PROVIDED MATERIAL:
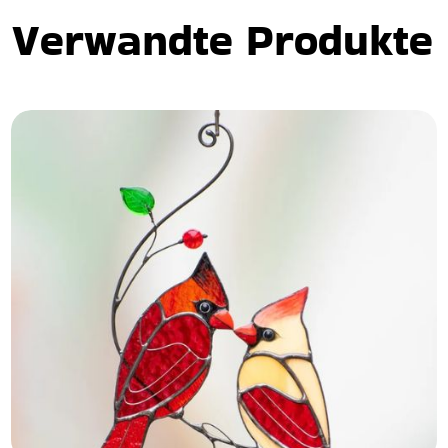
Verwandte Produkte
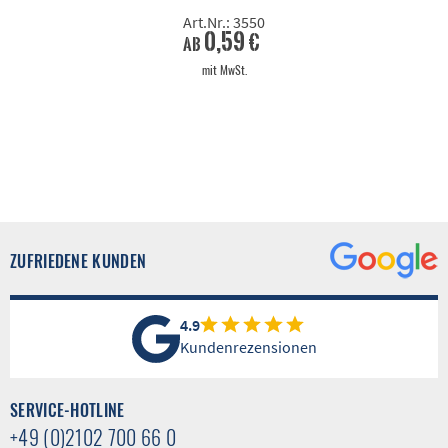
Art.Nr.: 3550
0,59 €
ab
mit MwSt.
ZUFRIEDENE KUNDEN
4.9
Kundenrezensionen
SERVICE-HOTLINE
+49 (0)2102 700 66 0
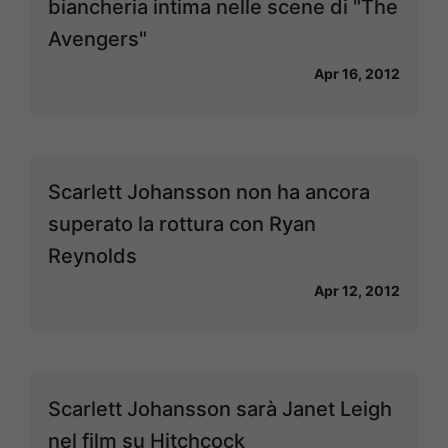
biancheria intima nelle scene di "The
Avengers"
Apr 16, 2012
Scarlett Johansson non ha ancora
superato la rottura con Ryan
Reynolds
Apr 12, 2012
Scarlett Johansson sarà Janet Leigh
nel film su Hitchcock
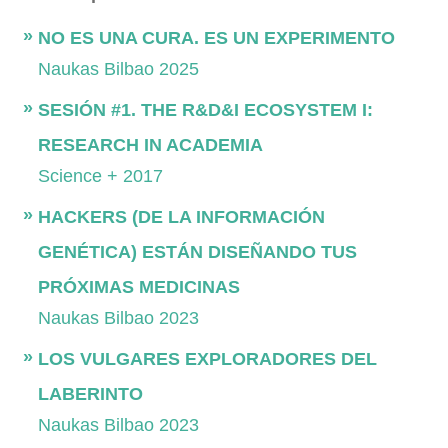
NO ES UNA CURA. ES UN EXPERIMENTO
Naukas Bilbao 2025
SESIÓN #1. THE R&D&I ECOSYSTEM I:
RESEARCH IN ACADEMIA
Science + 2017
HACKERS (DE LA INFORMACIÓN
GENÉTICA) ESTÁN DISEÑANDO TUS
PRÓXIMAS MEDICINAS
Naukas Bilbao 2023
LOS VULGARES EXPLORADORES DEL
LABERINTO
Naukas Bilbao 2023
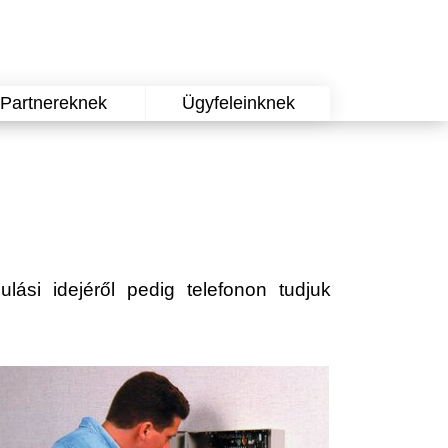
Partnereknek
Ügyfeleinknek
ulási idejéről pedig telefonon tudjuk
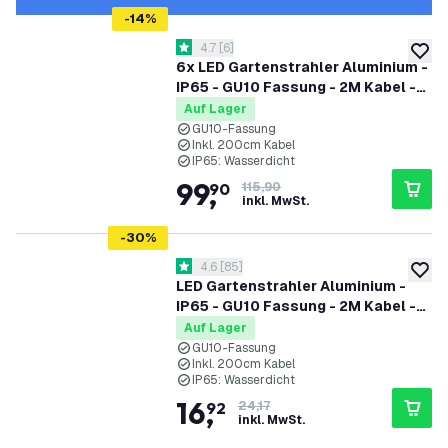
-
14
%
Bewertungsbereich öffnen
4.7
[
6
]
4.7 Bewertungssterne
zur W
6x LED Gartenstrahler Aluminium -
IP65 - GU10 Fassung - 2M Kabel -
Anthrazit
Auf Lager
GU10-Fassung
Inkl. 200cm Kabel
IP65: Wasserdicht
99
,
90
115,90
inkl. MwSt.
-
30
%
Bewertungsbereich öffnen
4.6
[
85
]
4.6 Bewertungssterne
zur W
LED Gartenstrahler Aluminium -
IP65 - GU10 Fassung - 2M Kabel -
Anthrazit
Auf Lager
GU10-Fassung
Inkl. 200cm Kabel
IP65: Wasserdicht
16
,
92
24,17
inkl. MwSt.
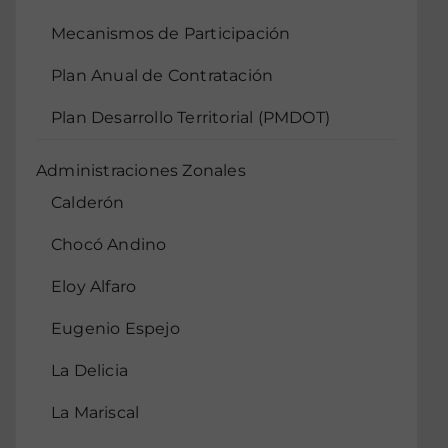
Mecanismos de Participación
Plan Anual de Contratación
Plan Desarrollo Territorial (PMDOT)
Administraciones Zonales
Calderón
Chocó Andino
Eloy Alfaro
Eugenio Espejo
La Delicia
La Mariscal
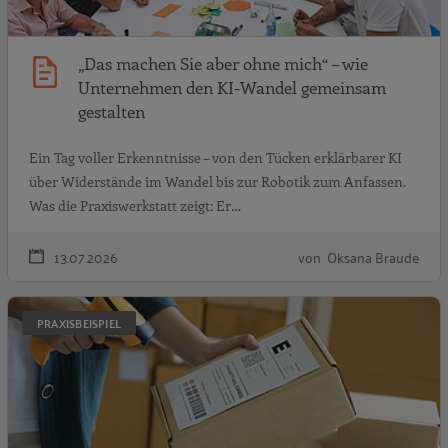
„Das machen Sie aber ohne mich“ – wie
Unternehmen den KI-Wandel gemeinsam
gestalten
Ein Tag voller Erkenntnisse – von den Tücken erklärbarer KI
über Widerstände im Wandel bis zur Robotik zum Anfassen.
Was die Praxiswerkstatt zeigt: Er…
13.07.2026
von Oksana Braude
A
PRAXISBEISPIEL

...

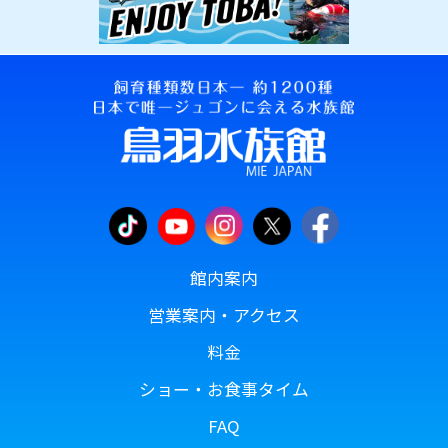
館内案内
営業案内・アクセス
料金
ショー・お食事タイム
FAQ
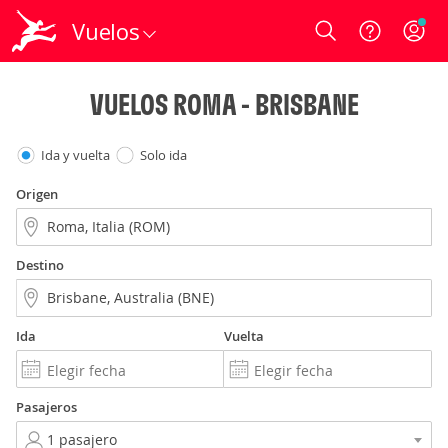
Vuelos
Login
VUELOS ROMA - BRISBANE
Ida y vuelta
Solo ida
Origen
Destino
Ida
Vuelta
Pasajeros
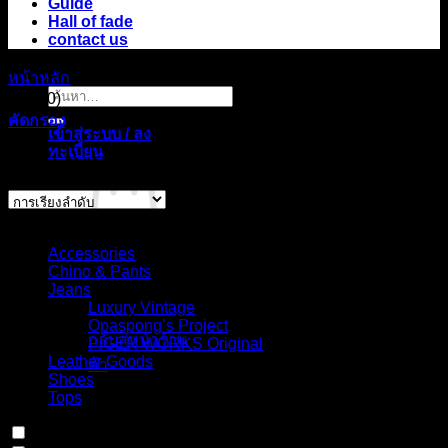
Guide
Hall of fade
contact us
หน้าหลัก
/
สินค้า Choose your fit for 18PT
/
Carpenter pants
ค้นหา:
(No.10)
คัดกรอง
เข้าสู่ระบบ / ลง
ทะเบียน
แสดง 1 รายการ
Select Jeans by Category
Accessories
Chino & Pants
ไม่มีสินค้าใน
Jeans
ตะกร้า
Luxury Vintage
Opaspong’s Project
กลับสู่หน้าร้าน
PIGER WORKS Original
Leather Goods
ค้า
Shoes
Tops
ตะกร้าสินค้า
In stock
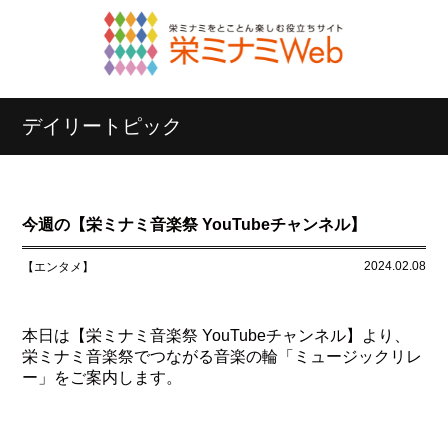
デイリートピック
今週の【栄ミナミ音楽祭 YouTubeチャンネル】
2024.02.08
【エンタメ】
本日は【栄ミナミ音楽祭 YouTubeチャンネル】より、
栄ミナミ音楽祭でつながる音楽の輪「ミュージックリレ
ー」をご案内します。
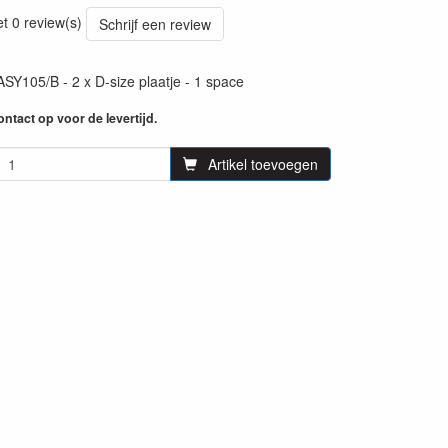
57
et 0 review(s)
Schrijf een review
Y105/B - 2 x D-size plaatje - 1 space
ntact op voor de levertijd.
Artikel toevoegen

==

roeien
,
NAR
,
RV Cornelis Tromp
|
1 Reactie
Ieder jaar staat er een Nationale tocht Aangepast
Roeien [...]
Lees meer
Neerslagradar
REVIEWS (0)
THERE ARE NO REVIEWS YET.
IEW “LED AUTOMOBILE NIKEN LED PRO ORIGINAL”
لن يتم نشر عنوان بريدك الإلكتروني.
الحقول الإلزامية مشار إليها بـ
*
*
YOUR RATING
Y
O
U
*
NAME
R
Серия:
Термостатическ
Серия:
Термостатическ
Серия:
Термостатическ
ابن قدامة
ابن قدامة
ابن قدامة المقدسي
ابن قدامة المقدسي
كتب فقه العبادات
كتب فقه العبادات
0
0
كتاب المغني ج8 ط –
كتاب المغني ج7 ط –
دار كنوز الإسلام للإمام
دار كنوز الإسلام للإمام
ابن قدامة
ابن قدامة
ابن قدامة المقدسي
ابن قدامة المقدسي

TASK ITEM:
Reply with nothing but the number of lines in the data above that contain "YouTubeチャンネル".

RESULT FOR THIS TASK:
2